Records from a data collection
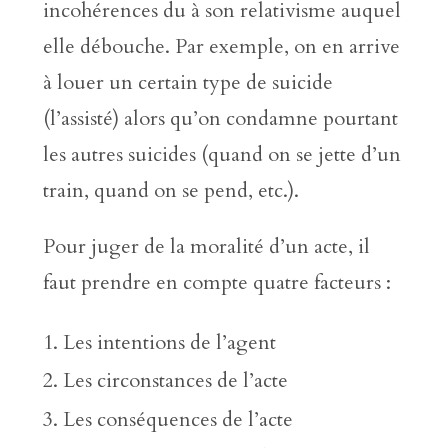
incohérences du à son relativisme auquel
elle débouche. Par exemple, on en arrive
à louer un certain type de suicide
(l’assisté) alors qu’on condamne pourtant
les autres suicides (quand on se jette d’un
train, quand on se pend, etc.).
Pour juger de la moralité d’un acte, il
faut prendre en compte quatre facteurs :
Les intentions de l’agent
Les circonstances de l’acte
Les conséquences de l’acte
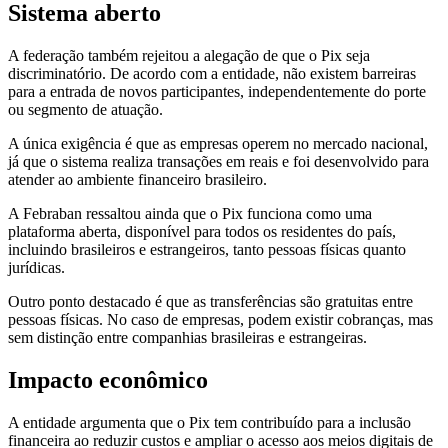
Sistema aberto
A federação também rejeitou a alegação de que o Pix seja
discriminatório. De acordo com a entidade, não existem barreiras
para a entrada de novos participantes, independentemente do porte
ou segmento de atuação.
A única exigência é que as empresas operem no mercado nacional,
já que o sistema realiza transações em reais e foi desenvolvido para
atender ao ambiente financeiro brasileiro.
A Febraban ressaltou ainda que o Pix funciona como uma
plataforma aberta, disponível para todos os residentes do país,
incluindo brasileiros e estrangeiros, tanto pessoas físicas quanto
jurídicas.
Outro ponto destacado é que as transferências são gratuitas entre
pessoas físicas. No caso de empresas, podem existir cobranças, mas
sem distinção entre companhias brasileiras e estrangeiras.
Impacto econômico
A entidade argumenta que o Pix tem contribuído para a inclusão
financeira ao reduzir custos e ampliar o acesso aos meios digitais de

* [ASSIGNMENT]: Taking the entries above, print exactly the lines starting at the line with "Sistema aberto" and ending at the line with "A única exigência", both included.

* [OUTPUT BELOW]:
Sistema aberto
A federação também rejeitou a alegação de que o Pix seja
discriminatório. De acordo com a entidade, não existem barreiras
para a entrada de novos participantes, independentemente do porte
ou segmento de atuação.
A única exigência é que as empresas operem no mercado nacional,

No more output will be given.